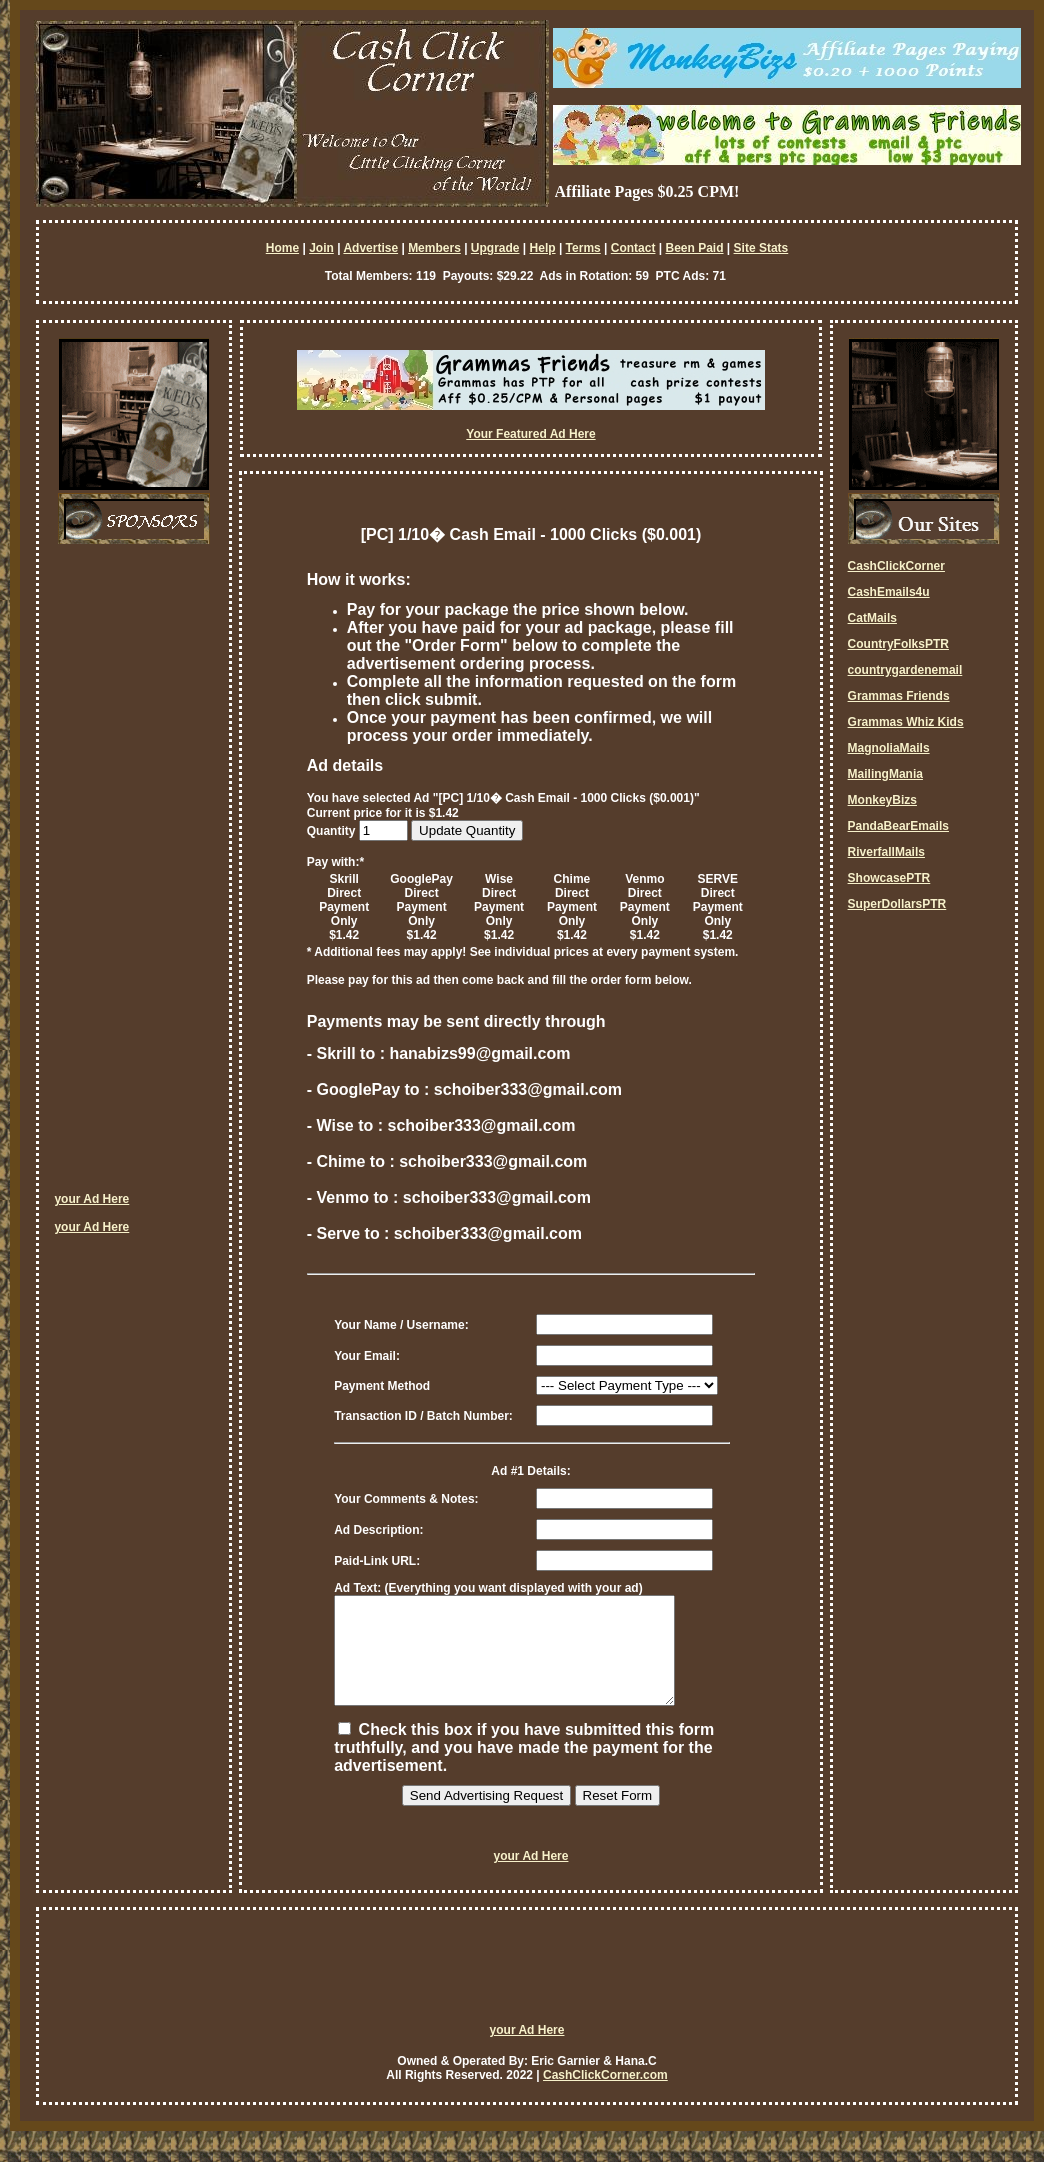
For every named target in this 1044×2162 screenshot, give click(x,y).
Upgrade (495, 248)
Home (282, 248)
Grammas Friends (899, 696)
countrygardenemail (905, 670)
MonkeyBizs (882, 800)
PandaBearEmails (898, 826)
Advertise (370, 248)
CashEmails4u (889, 592)
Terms (583, 248)
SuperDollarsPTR (897, 904)
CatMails (872, 618)
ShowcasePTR (889, 878)
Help (543, 248)
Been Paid (694, 248)
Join (321, 248)
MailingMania (885, 774)
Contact (633, 248)
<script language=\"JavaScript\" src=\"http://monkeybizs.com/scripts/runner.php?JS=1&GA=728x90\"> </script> (527, 1996)
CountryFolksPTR (898, 644)
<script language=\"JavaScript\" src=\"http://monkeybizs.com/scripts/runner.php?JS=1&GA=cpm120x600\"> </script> (134, 875)
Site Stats (761, 248)
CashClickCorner (896, 566)
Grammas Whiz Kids (906, 722)
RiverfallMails (886, 852)
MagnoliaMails (889, 748)
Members (434, 248)
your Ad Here (91, 1199)
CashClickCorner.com (605, 2096)
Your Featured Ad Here (530, 434)
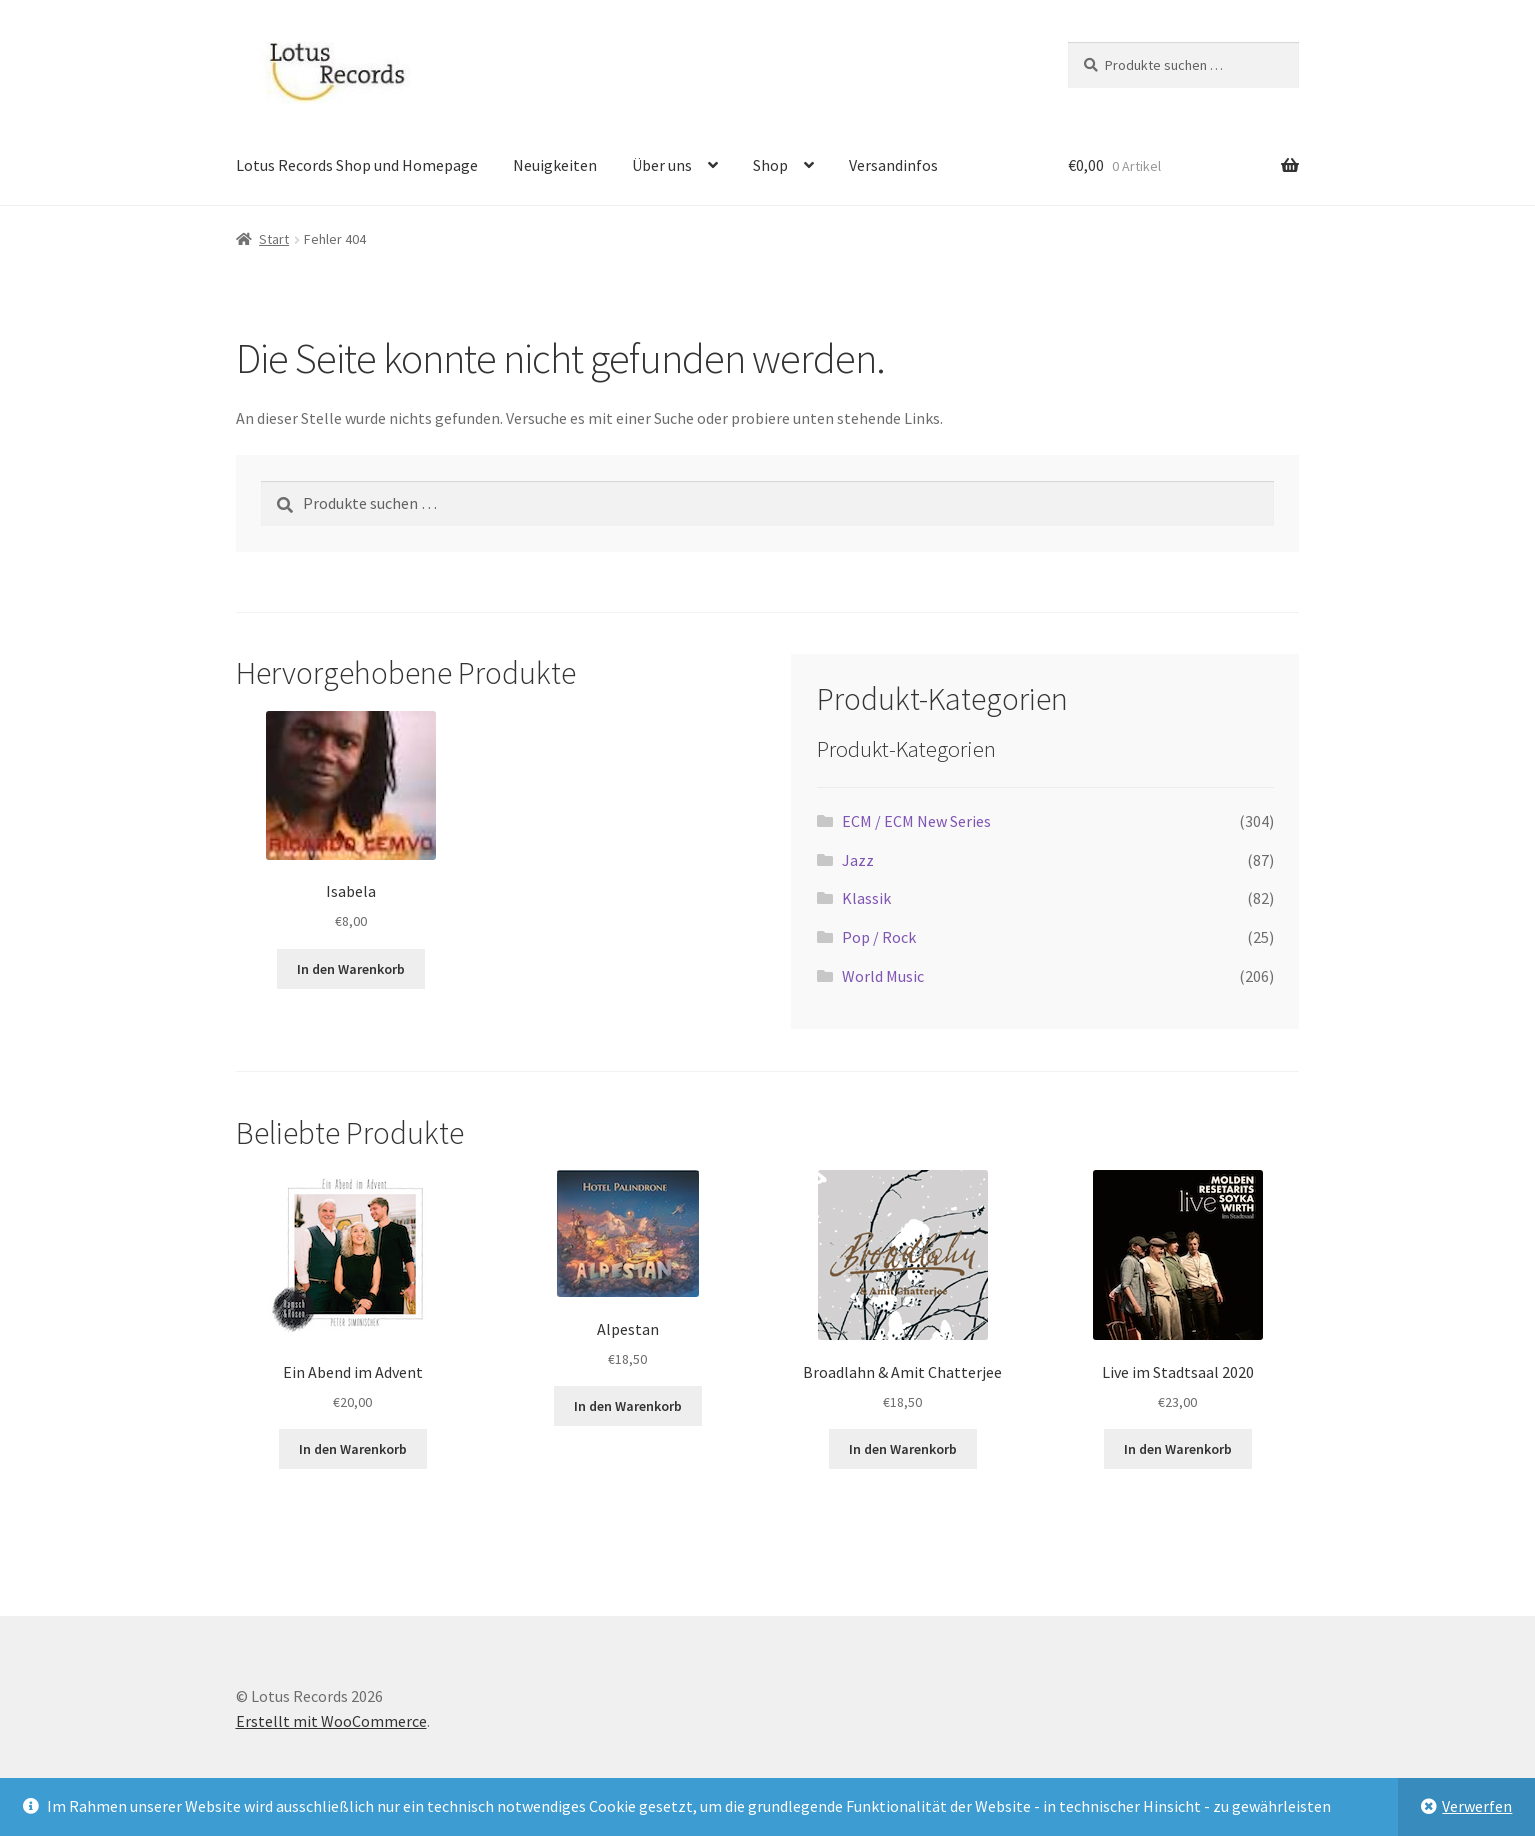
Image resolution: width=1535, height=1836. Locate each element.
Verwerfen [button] (1477, 1806)
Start (274, 239)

-------------------------

# What you have to do
Where does the word "http" show up in the material? Copy out each line that has it.

# Solution to the exercise
<script language=\"JavaScript\" src=\"http://monkeybizs.com/scripts/runner.php?JS=1&GA=728x90\"> </script> (527, 1996)
<script language=\"JavaScript\" src=\"http://monkeybizs.com/scripts/runner.php?JS=1&GA=cpm120x600\"> </script> (134, 875)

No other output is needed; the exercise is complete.